[Activity]
Look through the listing below and report every line that contains "info".

[Input]
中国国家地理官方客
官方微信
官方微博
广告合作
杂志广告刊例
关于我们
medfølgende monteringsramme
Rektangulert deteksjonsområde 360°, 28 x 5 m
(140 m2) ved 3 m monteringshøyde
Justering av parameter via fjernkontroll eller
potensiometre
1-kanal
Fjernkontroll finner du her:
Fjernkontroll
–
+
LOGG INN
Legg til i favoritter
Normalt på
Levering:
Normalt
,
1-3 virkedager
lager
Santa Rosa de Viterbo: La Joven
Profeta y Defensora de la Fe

...

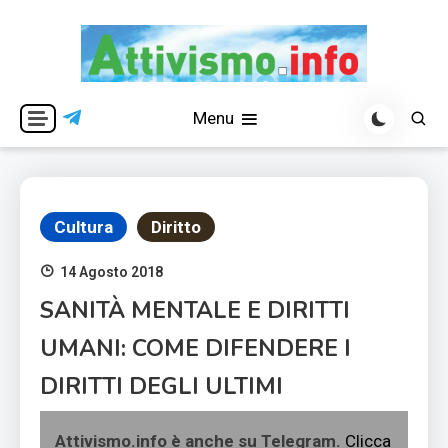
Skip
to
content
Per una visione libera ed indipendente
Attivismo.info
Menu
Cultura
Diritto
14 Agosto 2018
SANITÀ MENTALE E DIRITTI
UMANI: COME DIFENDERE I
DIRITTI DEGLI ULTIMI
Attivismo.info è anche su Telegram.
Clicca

==

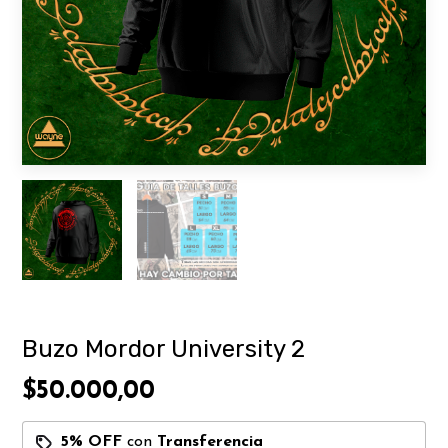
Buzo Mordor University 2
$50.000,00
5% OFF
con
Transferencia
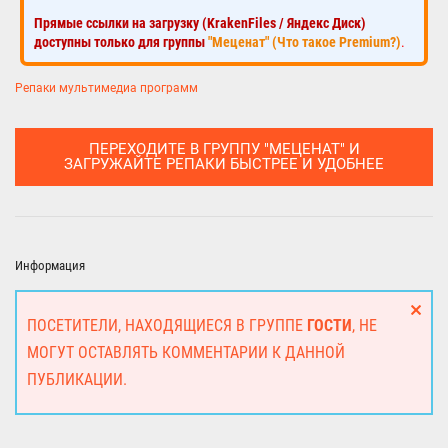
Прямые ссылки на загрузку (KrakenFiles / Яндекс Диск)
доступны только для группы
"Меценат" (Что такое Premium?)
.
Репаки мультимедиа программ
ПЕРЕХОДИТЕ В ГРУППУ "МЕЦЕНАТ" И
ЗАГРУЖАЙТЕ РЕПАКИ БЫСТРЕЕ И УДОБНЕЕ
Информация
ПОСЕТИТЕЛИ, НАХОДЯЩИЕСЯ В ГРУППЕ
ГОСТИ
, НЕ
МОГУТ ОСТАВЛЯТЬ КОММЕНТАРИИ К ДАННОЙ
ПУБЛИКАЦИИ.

[Task solution]
Attivismo.info
Attivismo.info è anche su Telegram.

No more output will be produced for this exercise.